Great and very relevant questions, Jon. I often think that if people in relgious organizations were more willing to ask these kinds of questions--regardless of how they answer them--we'd have a lot healthier religion. But my experience--and I've had a good bit--is that they're rarely even entertained.

Some ways I look at whether a religious movement is dying or dead. I've used em all in practice. And I think these elements are the same ones you'd use in the midst of a renewal movement:

1. Are key leaders in that organization or movement honestly asking the kinds of hard questions about their spiritual vitality and relevance you've put to me. Are they honestly seeking to take action on the answers they come up with? If they're doing both of those things you've probably got something that is alive and kicking. If those kinds of questions aren't being asked seriously by key leaders that's a bad sign.
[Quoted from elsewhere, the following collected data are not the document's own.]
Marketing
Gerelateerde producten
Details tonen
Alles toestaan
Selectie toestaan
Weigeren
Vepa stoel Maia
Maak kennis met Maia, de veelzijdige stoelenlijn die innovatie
2. Are key leaders in the religious organization continuously going back to their spiritual sources (prayer, whatever their scriptures are, etc.) and struggling with what they mean in light of current cultural experience or other sources of authority like science? If they aren't--and if they are hostile to doing that or afraid of doing that--that's typically a sign of religion that is becoming toxic.
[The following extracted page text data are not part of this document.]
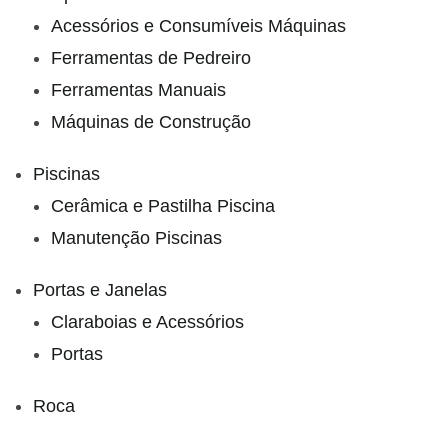
Acessórios e Consumíveis Máquinas
Ferramentas de Pedreiro
Ferramentas Manuais
Máquinas de Construção
Piscinas
Cerâmica e Pastilha Piscina
Manutenção Piscinas
Portas e Janelas
Claraboias e Acessórios
Portas
Roca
3. Do a majority of the people involved in a religious organization understand what the rituals and rites and lingo mean? I was raised in the Greek Orthodox church and I can't believe more than 5-10% of the people involved understood what was going on. Actually, the church only instituted services in English about 20 years ago! I understand some Greek but it was all in ecclesiastical high Greek and it as, as they say, all Greek to me.

4. Are there elaborate rites and rituals that appear to go well beyond anything found in sources of the religious organization? That by itself is a bad sign.
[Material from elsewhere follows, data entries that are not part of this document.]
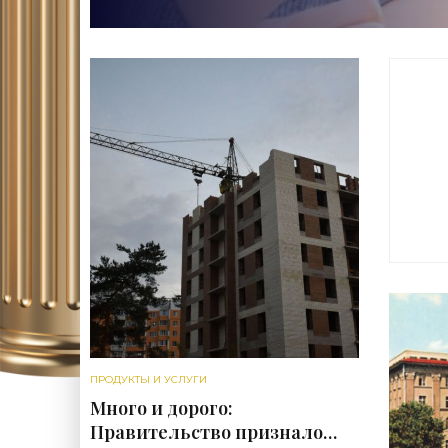
з
ч
ПРОДУКТЫ И УСЛУГИ
Много и дорого:
Правительство признало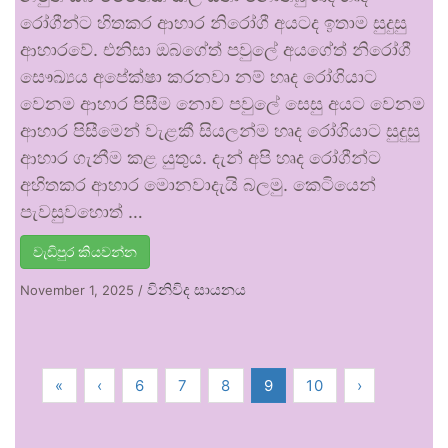
රෝගීන්ට හිතකර ආහාර නිරෝගී අයටද ඉතාම සුදුසු
ආහාරවේ. එනිසා ඔබගේත් පවුලේ අයගේත් නිරෝගී
සෞඛ්‍යය අපේක්ෂා කරනවා නම් හෘද රෝගියාට
වෙනම ආහාර පිසීම නොව පවුලේ සෙසු අයට වෙනම
ආහාර පිසීමෙන් වැළකී සියලන්ම හෘද රෝගියාට සුදුසු
ආහාර ගැනීම කළ යුතුය. දැන් අපි හෘද රෝගීන්ට
අහිතකර ආහාර මොනවාදැයි බලමු. කෙටියෙන්
පැවසුවහොත් …
වැඩිපුර කියවන්න
විනිවිද සායනය
November 1, 2025
/
«
‹
6
7
8
9
10
›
5. Is the religious organization or movement highly identified with a particular ethnicity or language or culture so that people outside of those groups are effectively shut out? Religious renewal--in almost any religion--virtually always breaks down barriers and unites people across traditional boundaries. That's part of what makes them powerful and attractive. For example, a religious movement that once made a home for the poor but is now almost exclusively middle or upper class is probably on its way down. John Wesley, the magnificent leader of the Methodist revival, died disillusioned because he knew Methodism was largely dead. He knew it because Methodism had become a respectable middle class phenomenon without the poor who were the heart of the original revival.

6. Does the religious organization have an ethos of confidence combined with humility, or is it more characterized by fear and self-righteousness (usually manifested in being unusually judgmental)? The more it feels like the latter the worse the sign.

7. Are key leaders increasingly concerned about money, concentrating decision-making power in their own hands, and establishing an effective bureacracy instead of focusing on the renewal elements that got the thing going in the first place?

Those are just a few of the things I look for. The degree to which a religious organization or renewal movement is characterized by these things--especially if they're characterized by pretty much all of them--is the degree to which they need to do some soul searching.

But the key thing--and this probably sounds wierd in a religious context--is that most religions and religious organizations simply don't have metrics like these to evaluate themselves. Groups are going to disagree on the exact metrics to use, but in most cases they aren't using any objective metrics. That's why I said most religious groups I know aren't in the habit of asking hard questions.

Re what to do if you find you're in the middle of something dead or dying, normally it's best to try to make decisions about changes or even shutting the thing down as a community. Sometimes that process itself injects new life and brings about a renewal. But if that process fails or is blocked--which is what often happens because the movement is too far gone--then sometimes, unfortunately, folks have got to move on and begin again. Navigating all that is incredibly tricky and takes a lot of patience and humility.